→ Collection entries
-- Opening Marker --
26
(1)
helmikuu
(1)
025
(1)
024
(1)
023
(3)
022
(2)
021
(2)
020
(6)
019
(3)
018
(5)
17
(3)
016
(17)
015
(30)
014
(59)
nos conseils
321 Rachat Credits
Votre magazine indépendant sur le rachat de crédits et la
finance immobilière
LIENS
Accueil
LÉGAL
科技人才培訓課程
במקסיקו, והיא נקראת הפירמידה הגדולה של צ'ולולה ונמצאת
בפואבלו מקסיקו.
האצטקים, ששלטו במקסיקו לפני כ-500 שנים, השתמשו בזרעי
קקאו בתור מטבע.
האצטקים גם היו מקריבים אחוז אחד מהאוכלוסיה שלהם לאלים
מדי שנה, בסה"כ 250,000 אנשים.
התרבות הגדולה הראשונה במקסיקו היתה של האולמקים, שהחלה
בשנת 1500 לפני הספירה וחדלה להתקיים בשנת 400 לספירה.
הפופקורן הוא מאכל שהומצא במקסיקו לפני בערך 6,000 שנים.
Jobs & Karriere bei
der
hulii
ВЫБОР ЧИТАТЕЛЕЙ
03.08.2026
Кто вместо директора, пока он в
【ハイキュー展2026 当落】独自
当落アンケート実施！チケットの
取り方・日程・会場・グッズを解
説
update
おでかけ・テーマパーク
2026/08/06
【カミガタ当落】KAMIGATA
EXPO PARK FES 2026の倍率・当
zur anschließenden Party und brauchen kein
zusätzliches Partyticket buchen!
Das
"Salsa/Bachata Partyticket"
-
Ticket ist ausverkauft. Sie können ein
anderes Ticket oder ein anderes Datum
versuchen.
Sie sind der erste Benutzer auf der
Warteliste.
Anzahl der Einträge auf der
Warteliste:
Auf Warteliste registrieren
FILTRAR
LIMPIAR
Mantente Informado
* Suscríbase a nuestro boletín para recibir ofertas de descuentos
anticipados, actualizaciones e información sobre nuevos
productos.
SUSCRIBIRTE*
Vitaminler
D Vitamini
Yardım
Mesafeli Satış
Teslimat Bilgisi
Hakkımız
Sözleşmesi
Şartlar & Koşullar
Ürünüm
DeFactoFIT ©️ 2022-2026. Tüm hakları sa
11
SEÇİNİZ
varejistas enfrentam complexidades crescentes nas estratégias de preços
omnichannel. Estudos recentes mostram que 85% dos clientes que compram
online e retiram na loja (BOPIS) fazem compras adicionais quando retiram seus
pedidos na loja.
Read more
-- Closing Marker --
Return, word for word, every line from the top of the entries down to the line that holds "האצטקים גם היו", both included.

26
(1)
helmikuu
(1)
025
(1)
024
(1)
023
(3)
022
(2)
021
(2)
020
(6)
019
(3)
018
(5)
17
(3)
016
(17)
015
(30)
014
(59)
nos conseils
321 Rachat Credits
Votre magazine indépendant sur le rachat de crédits et la
finance immobilière
LIENS
Accueil
LÉGAL
科技人才培訓課程
במקסיקו, והיא נקראת הפירמידה הגדולה של צ'ולולה ונמצאת
בפואבלו מקסיקו.
האצטקים, ששלטו במקסיקו לפני כ-500 שנים, השתמשו בזרעי
קקאו בתור מטבע.
האצטקים גם היו מקריבים אחוז אחד מהאוכלוסיה שלהם לאלים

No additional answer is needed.